Single by Volbeat

from the album Beyond Hell/Above Heaven
- Released: 4 November 2010^{[citation needed]}
- Genre: Hard rock
- Length: 5:21 (album version); 4:21 (radio edit);
- Label: EMI; Vertigo; Republic; Universal;
- Songwriter: Michael Poulsen
- Producer: Jacob Hansen

Volbeat singles chronology
| "Fallen" (2010) | "Heaven nor Hell" (2010) | "7 Shots" (2010) |

Music video
- "Heaven nor Hell" on YouTube

= Heaven nor Hell =

"Heaven nor Hell" is a song by Danish rock band Volbeat.
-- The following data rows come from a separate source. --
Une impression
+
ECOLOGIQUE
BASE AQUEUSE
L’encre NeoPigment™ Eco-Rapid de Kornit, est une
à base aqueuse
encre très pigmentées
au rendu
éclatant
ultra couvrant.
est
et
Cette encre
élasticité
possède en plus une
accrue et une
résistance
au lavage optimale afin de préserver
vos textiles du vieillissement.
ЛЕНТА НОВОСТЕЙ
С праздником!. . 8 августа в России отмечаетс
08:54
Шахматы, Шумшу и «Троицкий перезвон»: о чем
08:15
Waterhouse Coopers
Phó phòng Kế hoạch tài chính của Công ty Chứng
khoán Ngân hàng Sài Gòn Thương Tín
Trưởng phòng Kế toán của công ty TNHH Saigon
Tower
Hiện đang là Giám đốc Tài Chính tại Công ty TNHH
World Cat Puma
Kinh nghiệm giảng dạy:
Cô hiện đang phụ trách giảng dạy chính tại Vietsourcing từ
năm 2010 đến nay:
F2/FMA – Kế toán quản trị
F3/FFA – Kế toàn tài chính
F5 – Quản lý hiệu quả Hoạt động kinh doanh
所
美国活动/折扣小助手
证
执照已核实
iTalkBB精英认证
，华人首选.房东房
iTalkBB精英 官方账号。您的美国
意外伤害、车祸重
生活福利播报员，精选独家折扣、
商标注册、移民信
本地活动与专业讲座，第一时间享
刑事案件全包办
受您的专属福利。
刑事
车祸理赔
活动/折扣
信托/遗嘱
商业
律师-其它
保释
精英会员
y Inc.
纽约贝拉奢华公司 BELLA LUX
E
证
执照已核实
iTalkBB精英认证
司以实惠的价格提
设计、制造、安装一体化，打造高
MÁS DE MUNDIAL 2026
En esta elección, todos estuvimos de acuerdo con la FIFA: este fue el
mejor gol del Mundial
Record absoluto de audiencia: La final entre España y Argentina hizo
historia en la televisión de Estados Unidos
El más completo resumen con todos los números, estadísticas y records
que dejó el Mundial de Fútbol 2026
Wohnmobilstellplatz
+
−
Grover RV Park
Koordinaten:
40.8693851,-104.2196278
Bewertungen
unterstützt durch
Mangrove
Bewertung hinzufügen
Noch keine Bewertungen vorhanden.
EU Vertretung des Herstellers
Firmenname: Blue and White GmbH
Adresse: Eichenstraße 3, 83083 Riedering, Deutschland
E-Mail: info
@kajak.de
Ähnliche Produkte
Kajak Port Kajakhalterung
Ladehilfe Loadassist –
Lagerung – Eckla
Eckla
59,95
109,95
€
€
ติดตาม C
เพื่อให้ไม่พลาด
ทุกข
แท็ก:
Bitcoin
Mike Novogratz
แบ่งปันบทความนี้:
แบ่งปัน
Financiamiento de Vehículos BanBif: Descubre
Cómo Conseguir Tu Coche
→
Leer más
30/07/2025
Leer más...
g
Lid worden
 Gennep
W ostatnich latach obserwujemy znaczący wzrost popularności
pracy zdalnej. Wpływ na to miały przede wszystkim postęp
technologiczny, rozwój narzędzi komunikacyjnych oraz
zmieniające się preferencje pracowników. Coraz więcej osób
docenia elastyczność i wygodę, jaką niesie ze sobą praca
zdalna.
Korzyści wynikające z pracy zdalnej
The song was released as the third single from the band's fourth studio album Beyond Hell/Above Heaven.

The song features Henrik Hall of Love Shop providing harmonica.

==Content==

"Heaven nor Hell" is a hard rock song. Singer Michael Poulsen said, "It's a song that tells people to believe in themselves instead of using anything else as a crutch. ... instead of leaning up against any kind of religious belief."

==Music video==
A music video was released for the song and features the band performing the song in a desert junkyard. The video was directed by Uwe Flade.

==Track listing==

| No. | Title | Length |
|---|---|---|
| 1. | "Heaven nor Hell" (radio edit) | 4:21 |
| 2. | "Heaven nor Hell" (album version) | 5:21 |
| 3. | "Caroline Leaving" (live from Tilburg) | 4:16 |

==Charts==

===Weekly charts===

Weekly chart performance for "Heaven nor Hell"
| Chart (2011–2013) | Peak position |
|---|---|
| Canada Rock (Billboard) | 9 |
| Denmark (Tracklisten) | 20 |
| UK Physical Singles (OCC) | 45 |
| US Hot Rock & Alternative Songs (Billboard) | 30 |
| US Rock & Alternative Airplay (Billboard) | 11 |

===Year-end charts===

Year-end chart performance for "Heaven nor Hell"
| Chart (2013) | Position |
|---|---|
| US Hot Rock Songs (Billboard) | 81 |
| US Rock Airplay (Billboard) | 41 |

==Certifications==

Certifications and sales for "Heaven nor Hell"
| Region | Certification | Certified units/sales |
| Austria (IFPI Austria) | Gold | 15,000^{*} |
| Canada (Music Canada) | Platinum | 80,000^{‡} |
| Denmark (IFPI Danmark) | Gold | 45,000^{‡} |
| United States (RIAA) | Gold | 500,000^{‡} |
Streaming
| Sweden (GLF) | Platinum | 8,000,000^{†} |
^{*} Sales figures based on certification alone. ^{‡} Sales+streaming figures based on certification alone. ^{†} Streaming-only figures based on certification alone.